Dr. Emily Kidd White is an Assistant Professor at Osgood Hall Law School.

Dr. Emily Kidd White is an Assistant Professor at Osgood Hall Law School.

An emerging scholar in the field of law and emotions, Dr. Kidd White will soon publish a work on Judicial Emotions with Oxford University Press. Along with Susan Bandes, Jody Madeira, and Kathryn Temple, Professor Kidd White is editing the Edward Elgar Research Handbook on Law and Emotions.

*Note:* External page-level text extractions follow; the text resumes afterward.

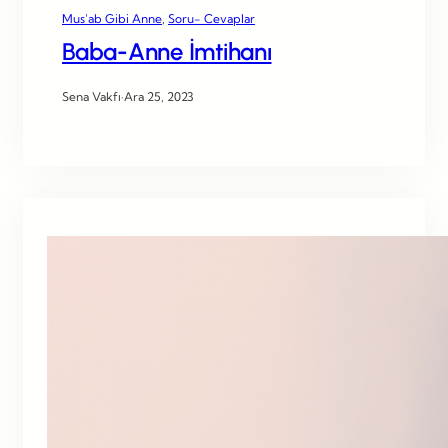
Mus’ab Gibi Anne
, 
Soru- Cevaplar
Baba-Anne İmtihanı
Sena Vakfı
·
Ara 25, 2023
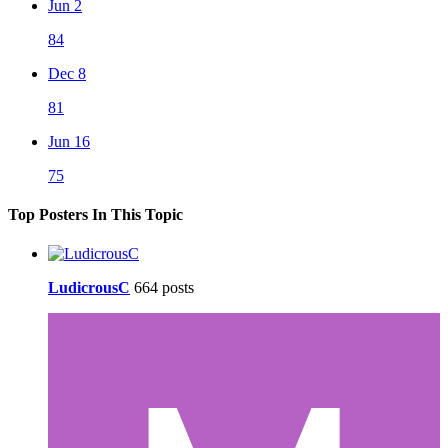
Jun 2
84
Dec 8
81
Jun 16
75
Top Posters In This Topic
LudicrousC
664 posts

On Thursday, the University of Manitoba community can expect to hear Dr. Kidd White discuss the critical potential in bringing together the philosophy of emotion and the study of law. In the abstract for her talk, she explains:

“Narratives about legitimate political and legal authority have tended to either assume that it is possible to extricate emotions from political judgement, or to rest upon uncomplicated (and wholly demystified) assumptions about the legibility of emotions over time and place. Philosophers interested in emotion have regularly grappled with questions concerning an emotion’s reach and range (insofar that the emotion in question bears an intersubjective component), and recognition (comprehensibility) of emotions beyond one’s own social and political communities (or even beyond one’s self). Emotions contain evaluative judgments, and, as such, they strike as subjectively involved and image-laden “engagements with the world” (to quote Robert Solomon’s memorable phrase). Where evaluative judgements are embedded within the structure of an emotion, we can expect it to be scripted, at least to an extent, by time and place, which raises, in turn, questions of all sorts pertaining to reach, range, and recognition. This talk will explore a whole series of questions that the philosophy of emotions raises for the study and practice of law.”

All are welcome to attend the talk on Thursday, February 29, 2024 at 12:00 p.m. in Room 207, Robson Hall.